From Neon Database (Replication)

Quick Checklist

  • Ensure logical replication is enabled on your Neon database.
  • Use the neondb_owner user for initialization (only user with event trigger privileges).
  • Optionally use a different pgstreamsource user for streaming.

Steps

  1. Enable logical replication Logical replication requires wal_level to be set to logical. Check current setting: 
    SHOW wal_level;
    If not set to logical, update it: Neon enables logical replication by default on most databases. If you see wal_level = replica, you can enable logical replication through the Neon Console:
    1. Go to your project in the Neon Console
    2. Navigate to SettingsReplication
    3. Enable Logical replication
    4. No restart is required - Neon handles this automatically
    Alternatively, you can enable it via the Neon API or contact Neon support.
  2. Replication phases
    • Initialization → requires elevated privileges to create schemas, event triggers, and replication slots.
    • Streaming → can use a dedicated pgstreamsource user.

Initialization

Initialization does the following:
  • Creates pgstream schema
  • Creates replication slot (if missing)
  • Creates event triggers/functions for schema changes
⚠️ Only the neondb_owner user has sufficient privileges to create event triggers.

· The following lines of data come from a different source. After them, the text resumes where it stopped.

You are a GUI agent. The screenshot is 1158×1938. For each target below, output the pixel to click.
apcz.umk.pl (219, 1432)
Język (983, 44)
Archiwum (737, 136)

Use the neondb_owner user for initialization: 
source:
  postgres:
    url: "postgresql://neondb_owner:password@<neon-host>:5432/db?sslmode=require"
    mode: replication

Streaming

After initialization, you can:
  • Keep using neondb_owner, or
  • Transfer ownership to a dedicated pgstreamsource role.
-- Allow ownership transfer
GRANT pgstreamsource TO current_user;

-- Transfer ownership
ALTER DATABASE db OWNER TO pgstreamsource;
ALTER SCHEMA pgstream OWNER TO pgstreamsource;
ALTER SCHEMA <schema> OWNER TO pgstreamsource;
ALTER TABLE pgstream.schema_log OWNER TO pgstreamsource;
ALTER TABLE pgstream.table_ids OWNER TO pgstreamsource;
ALTER SEQUENCE pgstream.xid_serial OWNER TO pgstreamsource;

-- Replication privileges
ALTER ROLE pgstreamsource REPLICATION;

To Neon Database (Replication)

Quick Checklist

Steps

Privileges required: 
ALTER DATABASE db OWNER TO pgstreamtarget;
ALTER SCHEMA <schema> OWNER TO pgstreamtarget;

Troubleshooting

Cause: Roles with passwords require pg_authid access.
Fix: Use neondb_owner user as source, or disable role passwords (roles_snapshot_mode: no_passwords).
Cause: No available Neon users can set this parameter.
Fix: Set disable_triggers: false in target config.
Cause: Target role lacks CREATE privilege on schema.
Fix: Grant CREATE on schema to the role: GRANT CREATE ON SCHEMA public TO role_name;
Cause: pgstreamtarget lacks privileges it tries to assign.
Fix: Grant required privileges to pgstreamtarget first, or use a user with more privileges.